Amidst this backdrop, the company expects a steady growth trajectory in its core categories, despite near-term input cost headwinds. Growth will be supported by ongoing initiatives to strengthen select General Trade (GT) channel partners and the continued expansion of its direct reach footprint under Project SETU. The company also cited healthy offtake trends, penetration gains and market share expansion across key portfolios.
Marico said it will continue to aggressively diversify its portfolio in line with its medium-term strategic priorities. It aims to grow the Foods portfolio at a CAGR of over 25%, reaching nearly eight times FY20 revenues by FY27. The digital-first portfolio is expected to scale to around 2.5x of FY24 ARR by FY27, up from the earlier target of 2x.
The India revenue share of the Foods and Premium Personal Care portfolios stood at around 22% in 9MFY26, and the company expects this to increase to approximately 25% by FY27. Among digital-first brands, Beardo is expected to post double-digit EBITDA margins in FY26, while Plix is likely to deliver single-digit EBITDA margins, with the overall portfolio targeted to achieve double-digit EBITDA margins by FY27.

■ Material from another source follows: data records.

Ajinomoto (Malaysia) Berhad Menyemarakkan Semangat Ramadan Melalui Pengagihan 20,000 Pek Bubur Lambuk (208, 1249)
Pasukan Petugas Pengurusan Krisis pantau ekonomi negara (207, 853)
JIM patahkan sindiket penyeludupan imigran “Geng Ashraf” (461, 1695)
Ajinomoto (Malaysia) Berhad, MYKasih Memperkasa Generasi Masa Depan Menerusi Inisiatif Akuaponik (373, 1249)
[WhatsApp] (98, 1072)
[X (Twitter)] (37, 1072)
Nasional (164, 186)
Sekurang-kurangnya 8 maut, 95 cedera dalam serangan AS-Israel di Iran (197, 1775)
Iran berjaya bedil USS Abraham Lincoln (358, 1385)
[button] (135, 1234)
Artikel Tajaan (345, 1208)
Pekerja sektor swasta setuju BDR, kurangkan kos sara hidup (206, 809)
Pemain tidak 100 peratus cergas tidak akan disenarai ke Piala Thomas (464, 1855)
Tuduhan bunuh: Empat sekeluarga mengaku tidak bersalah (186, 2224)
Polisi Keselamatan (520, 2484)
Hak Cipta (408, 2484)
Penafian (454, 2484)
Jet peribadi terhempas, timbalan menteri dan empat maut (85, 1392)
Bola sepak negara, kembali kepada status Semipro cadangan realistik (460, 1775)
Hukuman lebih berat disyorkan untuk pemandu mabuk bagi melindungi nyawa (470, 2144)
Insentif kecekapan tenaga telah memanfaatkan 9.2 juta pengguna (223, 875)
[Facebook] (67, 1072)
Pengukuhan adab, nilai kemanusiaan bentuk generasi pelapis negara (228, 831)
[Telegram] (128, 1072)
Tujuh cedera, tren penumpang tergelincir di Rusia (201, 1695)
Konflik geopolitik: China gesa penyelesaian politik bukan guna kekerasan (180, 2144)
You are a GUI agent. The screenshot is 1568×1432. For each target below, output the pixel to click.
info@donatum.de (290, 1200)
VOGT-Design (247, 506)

The international business has shown broad-based strength, and the company aims to maintain double-digit constant currency growth over the medium term.
Marico added that it remains on track to deliver over 25% consolidated revenue growth in FY26. While pricing-led growth is expected to moderate gradually, the company expects strong volume momentum in the India business to continue. With input costs easing and margin pressures beginning to subside, it anticipates a progressive improvement in operating profit growth in the coming quarters.

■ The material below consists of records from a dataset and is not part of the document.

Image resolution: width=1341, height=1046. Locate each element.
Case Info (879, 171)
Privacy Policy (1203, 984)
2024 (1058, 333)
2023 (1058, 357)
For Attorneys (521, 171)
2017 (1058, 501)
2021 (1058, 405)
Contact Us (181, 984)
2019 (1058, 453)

Saugata Gupta, MD & CEO, commented, “Our performance in the quarter and year so far reflects the strength of our operating model and the effectiveness of agile execution in driving consistent outcomes. The India business has delivered strong volume and revenue growth, supported by improving trends in core categories and the profitable scaling up of foods and digital-first businesses in line with our strategic priorities. The international business remains a consistent growth engine, delivering broad-based performance across markets. Looking ahead, we expect to sustain the healthy volume growth momentum, with profitability strengthening progressively as input cost pressures moderate.”
Marico is one of India's leading consumer products companies in the global beauty and wellness space. It sells products under brands such as Parachute, Saffola, Hair & Care, Parachute Advansed, Nihar Naturals, Mediker, Pure Sense, Coco Soul, Revive, Set Wet, Livon, Beardo, Just Herbs etc.
Shares of Marico rose 0.85% to close at Rs 747.20 on the BSE.